Money & Morality in Politics

Thursday, May 24th, 2018

Boulder – This just arrived in my Inbox: “I believe you are sending out false information about the sources of campaign contributions for your opponent. Law firms who represent the oil and gas interests also represent a variety of non-profit and other clients. Shame on you.” This message gave me pause. It made me think long and hard about money and morality in politics. I’m dedicated to running an honest campaign that speaks the truth. If I find the facts are being misrepresented, I’ll apologize and correct the story, as I’ve done once.


The Facts from the Center for Responsive Politics

Am I sending out false information? All my data is sourced from the Center for Responsive Politics, a group beyond reproach in campaign reporting. According to the group, my opponent’s contributors do include partners and attorneys of law firms familiar to communities sued by the Colorado Oil & Gas Association (COGA). The most well-known of these firms represented COGA against communities in Lafayette, Longmont and Fort Collins who passed local fracking controls.
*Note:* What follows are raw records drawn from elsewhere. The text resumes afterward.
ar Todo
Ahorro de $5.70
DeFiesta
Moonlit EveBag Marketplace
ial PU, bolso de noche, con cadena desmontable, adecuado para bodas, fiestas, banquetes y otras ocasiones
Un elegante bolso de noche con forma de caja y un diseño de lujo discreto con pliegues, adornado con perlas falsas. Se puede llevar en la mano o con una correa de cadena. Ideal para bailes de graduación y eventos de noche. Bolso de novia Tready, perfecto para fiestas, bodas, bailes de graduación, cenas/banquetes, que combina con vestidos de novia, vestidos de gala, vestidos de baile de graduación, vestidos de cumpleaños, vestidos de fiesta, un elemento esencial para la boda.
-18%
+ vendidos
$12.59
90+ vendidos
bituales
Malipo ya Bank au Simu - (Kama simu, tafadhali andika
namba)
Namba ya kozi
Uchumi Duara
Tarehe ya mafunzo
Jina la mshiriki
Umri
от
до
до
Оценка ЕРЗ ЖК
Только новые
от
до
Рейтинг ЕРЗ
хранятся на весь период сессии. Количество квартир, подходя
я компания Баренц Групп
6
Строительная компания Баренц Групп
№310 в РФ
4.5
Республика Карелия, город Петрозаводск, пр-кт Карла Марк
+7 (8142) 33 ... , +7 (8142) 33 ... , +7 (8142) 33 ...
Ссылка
So what is the basis of the complaint? Apparently, what gives umbrage is guilt by association. “Yes, I’m a lawyer at this firm. But I DO NOT work with the oil and gas industry. Therefore, my contributions should not be counted as such.”


I’m Done with Business as Usual Politics

For me, this brings to mind the “divestment movement” around socially responsible investing. Which is the practice of refusing to invest in companies that are deemed “unethical,” like tobacco, firearms or fossil fuels. Law firms that choose not to divest from clients that perpetuate harm and injustice in our country and community are fair game to be called out if they enter the political sphere. You can take the money, but you can’t run.
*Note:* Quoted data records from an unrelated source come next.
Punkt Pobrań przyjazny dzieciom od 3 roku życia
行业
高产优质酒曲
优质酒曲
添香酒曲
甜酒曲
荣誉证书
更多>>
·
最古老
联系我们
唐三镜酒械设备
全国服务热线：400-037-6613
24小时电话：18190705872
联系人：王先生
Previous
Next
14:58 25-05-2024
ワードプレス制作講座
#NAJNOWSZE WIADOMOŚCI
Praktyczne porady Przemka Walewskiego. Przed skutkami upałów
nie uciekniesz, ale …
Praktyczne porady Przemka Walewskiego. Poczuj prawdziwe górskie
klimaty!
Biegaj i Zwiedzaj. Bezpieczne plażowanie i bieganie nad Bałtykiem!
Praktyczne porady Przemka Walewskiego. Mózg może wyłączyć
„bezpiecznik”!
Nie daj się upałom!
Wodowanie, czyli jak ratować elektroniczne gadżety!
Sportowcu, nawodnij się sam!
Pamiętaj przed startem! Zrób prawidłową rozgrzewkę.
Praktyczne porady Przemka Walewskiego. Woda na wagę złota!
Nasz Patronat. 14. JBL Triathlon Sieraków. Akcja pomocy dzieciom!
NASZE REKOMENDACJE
The same goes for politicians. I call BS if you take donations from law firms that lobbied against the high-capacity magazine ban in Colorado and claim to stand strong on gun control. I call BS if you have donors from law firms that fight for oil and gas and against the well-being of our community and claim to be an environmentalist. And I call BS if you have donors from law firms that lobby Congress for arms sales to Saudi Arabia so they can continue bombing civilians in Yemen. It’s time to put values ahead of donors.

For those who say, “It’s not personal, it’s business.” I say: I’m done with business as usual politics. When a business tears apart my country and community, it is personal. And for those who say, “Stop the negative campaigning.” I say: speaking the hard truths about money and morality in politics is a MUST for a country threatened by a President with no ethics at all.